* _To do_: Copy nothing from the entries below except the lines from the one containing "0813-9445-8813" through the one containing "Blog Archives", and copy those exactly.

== Task material ==

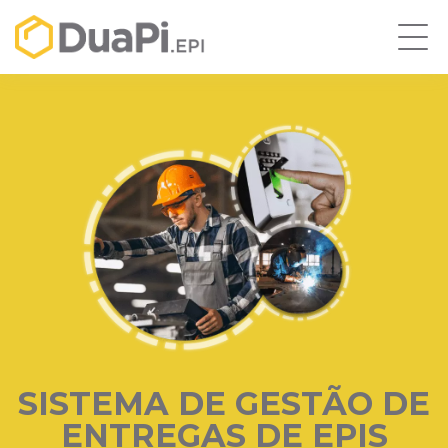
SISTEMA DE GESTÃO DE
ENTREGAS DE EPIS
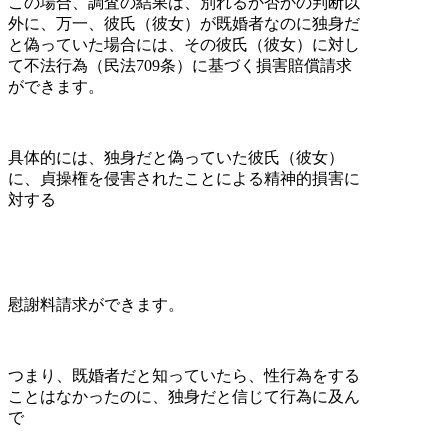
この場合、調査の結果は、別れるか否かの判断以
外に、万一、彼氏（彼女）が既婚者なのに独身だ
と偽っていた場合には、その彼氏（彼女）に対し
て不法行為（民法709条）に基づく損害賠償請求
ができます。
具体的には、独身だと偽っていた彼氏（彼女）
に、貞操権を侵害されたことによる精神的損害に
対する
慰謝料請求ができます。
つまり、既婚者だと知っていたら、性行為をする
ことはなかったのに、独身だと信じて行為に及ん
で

===
== Task material ==

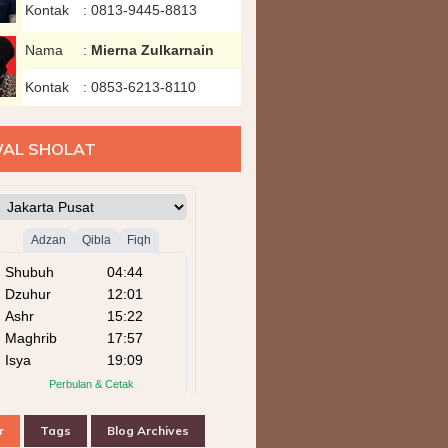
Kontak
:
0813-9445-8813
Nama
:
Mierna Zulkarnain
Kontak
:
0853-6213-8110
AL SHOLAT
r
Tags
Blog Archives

===
== Task material ==

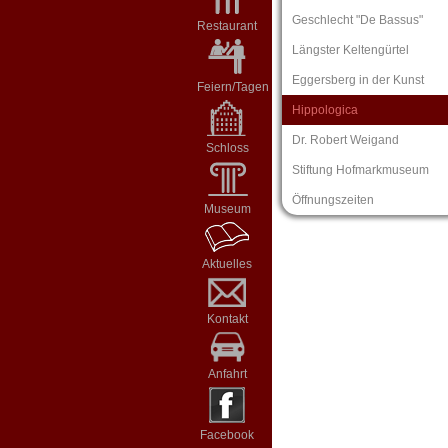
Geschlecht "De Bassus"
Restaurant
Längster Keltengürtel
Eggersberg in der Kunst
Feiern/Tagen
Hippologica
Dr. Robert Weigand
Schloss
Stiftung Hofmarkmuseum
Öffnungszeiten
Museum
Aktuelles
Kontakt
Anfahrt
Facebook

===

* _Output_:
0813-9445-8813
Nama
:
Mierna Zulkarnain
Kontak
:
0853-6213-8110
AL SHOLAT
r
Tags
Blog Archives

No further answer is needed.